TEHRAN (Tasnim) – Iraqi Prime Minister Haider al-Abadi said his government would work with Kurdish authorities to liberate the northern province of Nineveh and its capital Mosul from ISIL militants.

During his first visit to the Kurdistan region since becoming Prime Minister last year, Abadi said Baghdad and Erbil faced a common enemy and would improve ties to help confront the threat.

"Our visit to Erbil today is to coordinate and cooperate on a joint plan to liberate the people of Nineveh," Abadi said at a joint news conference with President of the Iraqi Kurdistan Region Masoud Barzani on Monday.

Abadi declined to lay out a timetable for the plan to retake Nineveh in order not to lose the "element of surprise", according to Reuters.

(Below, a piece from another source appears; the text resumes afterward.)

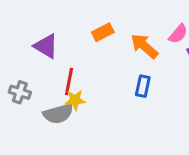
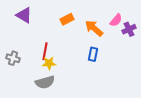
purple triangle: (46, 46) -> (24, 15), moved
gray semicircle: (58, 114) -> (45, 82), moved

The trip comes less than a week after militants from the Islamic State in Iraq and the Levant (ISIL) terrorist group were driven out of the city of Tikrit by the Iraqi army and volunteer forces.

Iraq has been facing the growing threat of terrorism, mainly posed by the ISIL terrorist group.

The ISIL militants made swift advances in much of northern and western Iraq over the summer, after capturing large swaths of northern Syria.

However, a combination of concentrated attacks by the Iraqi military and the volunteer forces, who rushed to take arms after top Iraqi cleric Ayatollah Ali al-Sistani issued a fatwa calling for fight against the militants, have blunted the edge of the ISIL offensive.